FOURTEEN

‘This is really worrying you, isn’t it?’

Ellen sat at Mary’s kitchen table, sipping coffee, watching her aunt with a worried frown on her face. ‘Lorraine probably didn’t mean she was really envious of your house – just that she and Caleb have to move. They’ve lived in that apartment, I don’t know how many years, and living way out there makes her nervous.’

Mary nodded. ‘I’m sure that’s part of it.’ She looked around her kitchen, at the pine cupboards that had been so popular fifty years ago but now looked only dated, at the yellow tiles she’d thought elegant when the house was new but today looked like old tiles that had been re-grouted one too many times. The window above the sink had been replaced; so had the kitchen floor and the dishwasher hadn’t been there when she and Samuel moved in, but it was still a small house with nothing to separate it from many other small, old houses scattered around this aging town. ‘But I think it’s something more.’

‘What?’ Ellen put her coffee mug down and looked at her aunt expectantly.

‘I’m not sure.’ Mary paused, trying to put a feeling into words. ‘There’s an unease, an unhappiness about her that bothers me. I don’t want to make this seem dramatic, but …’

‘If I was married to Caleb, I’d be unhappy too.’

Startled, Mary sat up straighter and stared at her niece. ‘Why do you say that?’

Ellen paused, looking thoughtful. ‘He’s … crafty. Oh, he’s nice enough on the surface. Always smiles and says hello at church, helps with the cleaning up, works hard or I guess he does. The school seems happy with him, so do the people he does yard work for, but … he reminds me of a ferret. Except I like ferrets.’

Mary burst out laughing. ‘You mean because he sort of darts around?’
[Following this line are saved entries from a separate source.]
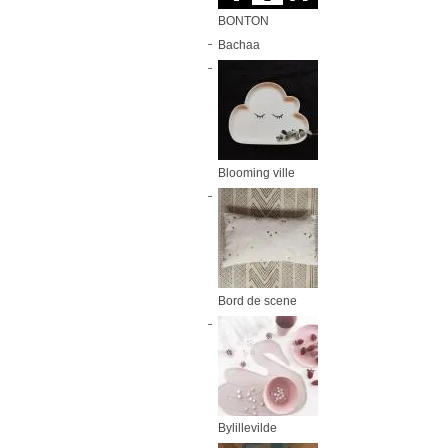
BONTON
Bachaa
Blooming ville
Bord de scene
Bylillevilde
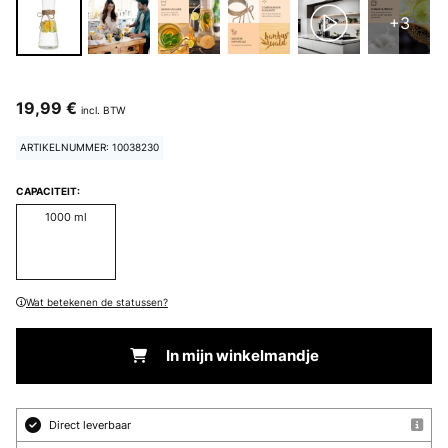
+3
19,99 €
incl. BTW
ARTIKELNUMMER: 10038230
CAPACITEIT:
1000 ml
Wat betekenen de statussen?
In mijn winkelmandje
Direct leverbaar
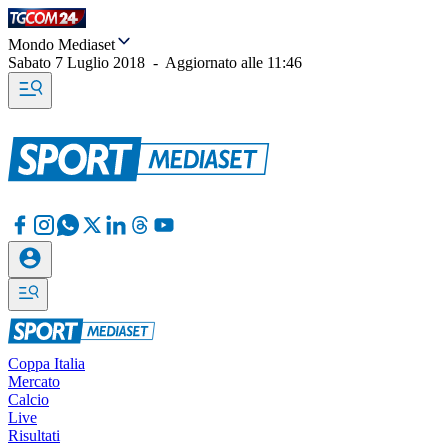
Mondo Mediaset
Sabato 7 Luglio 2018
-
Aggiornato alle
11:46
Coppa Italia
Mercato
Calcio
Live
Risultati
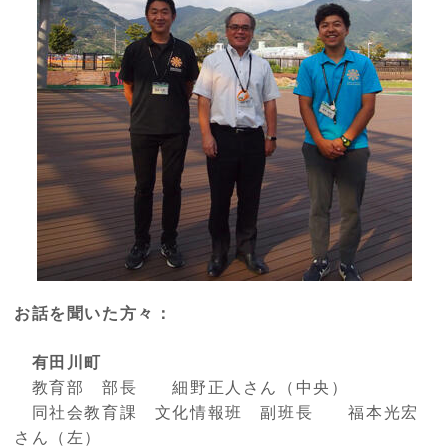
お話を聞いた方々：
有田川町
教育部 部長 細野正人さん（中央）
同社会教育課 文化情報班 副班長 福本光宏
さん（左）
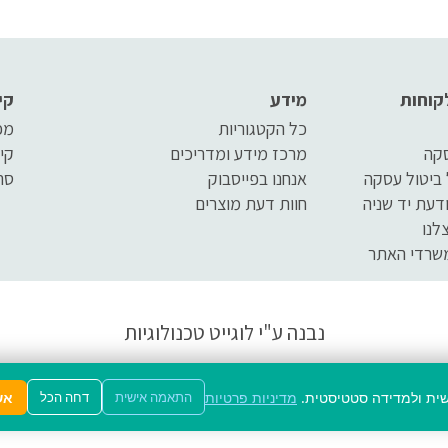
קוחות
מידע
קי
כל הקטגוריות
מפ
סקה
מרכז מידע ומדריכים
קי
 ביטול עסקה
אנחנו בפייסבוק
סר
דעת יד שניה
חוות דעת מוצרים
לנו
שרדי האתר
נבנה ע"י
לוגייט טכנולוגיות
מדיניות פרטיות
אש
התאמה אישית
דחה הכל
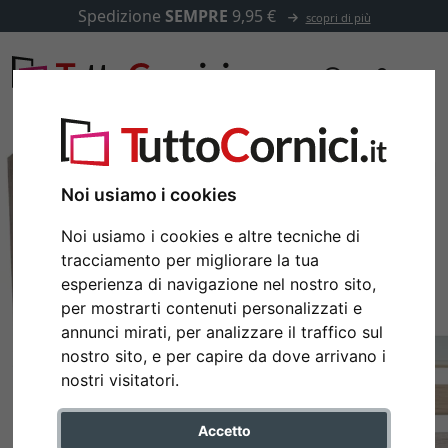
Spedizione
SEMPRE
9,95 €
scopri di più
Noi usiamo i cookies
Noi usiamo i cookies e altre tecniche di
tracciamento per migliorare la tua
esperienza di navigazione nel nostro sito,
per mostrarti contenuti personalizzati e
annunci mirati, per analizzare il traffico sul
nostro sito, e per capire da dove arrivano i
Indietro
Avan
nostri visitatori.
Accetto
‘Maybe. No, I think it’s because he slinks. You don’t know he’s even around and suddenly he appears, right in your face. He makes me nervous.’

Mary, still smiling, nodded. ‘He does do that. And, I agree, I wouldn’t want to be married to him either. Not because he slinks but because he’s so controlling. I don’t think Lorraine has had an easy time of it, all these years. I doubt she’s made very many decisions.’

‘Like Miss Eloise and Miss Emilie?’

Mary hadn’t thought of it that way, but now she nodded. ‘Probably. Miss Eloise certainly was the dominant twin. Maybe that’s why Lorraine was so fond of Miss Emilie. She identified with her.’

Ellen picked up her coffee mug, pushed back her chair and headed for the sink. ‘Maybe that’s why Miss Emilie always seemed so vague: it was her way of getting out from under Miss Eloise’s very large thumb. Are you going over to Furry Friends for the adoption?’

Mary barely heard her over the sound of running water. She waited until Ellen put her mug in the dishwasher before answering. ‘A little later. Pat called. Only a few dogs showed up and just two cats so she said not to hurry. Oh. I almost forgot. She sent you a message.’

‘Oh?’ Ellen turned from the sink to stare at her aunt. She had gotten very still, and Mary thought her expression had turned guarded. ‘What message?’

‘That three-legged hound dog is one of the ones still up for adoption.’

‘Wouldn’t you know it.’ Ellen let out a deep sigh. ‘I suppose she let my husband know as well. He’ll be over there, staring at the dog, with the same sad look the dog has. Damn! Jake’s going to hate me for this.’

Mary opened her eyes wide and laughter bubbled up. ‘Are you going to adopt that dog?’ She looked at Millie, who had been asleep, her head on Mary’s foot as usual, but who picked her head up and studied Ellen, ears slightly forward as if the conversation had finally gotten interesting.

‘We talked about it last night. Or rather, Dan talked about it. I listened. So did Jake the cat. He really wants that dog.’ She sighed. ‘Dan, not Jake. I guess I’d better make a point of dropping by Furry Friends later this morning. I may be in the market for dog food.’ She walked over and dropped a kiss on Mary’s forehead. ‘See you later.’ The back door opened and closed behind her, but Mary sat on.

She kept thinking of what Ellen had said about Lorraine. And Caleb. Which made her think of Richard, rushing in and accusing them of a crime that might not even be a crime. Miss Emilie might have hidden all that money for reasons that only existed in a brain slowly losing its capacity to distinguish between reality and fantasy. She wished she could like Richard. He was the son of her late husband’s best friend, but he seemed to go out of his way to make that impossible. Cassandra was as nice as Richard was rude. Or was she? She’d only recently given a thought to what moving to Shady Acres might do to Miss Emilie, and she didn’t seem to give much more thought to the family things in the house. Her family things. She hadn’t paid any more attention to Miss Emilie’s well-being this past year than Richard had until she was informed that Miss Emilie was systematically taking large sums of money out of the trust. Money that would belong to her, as well as Richard, when Miss Emilie died. The more Mary thought about it the more she wondered.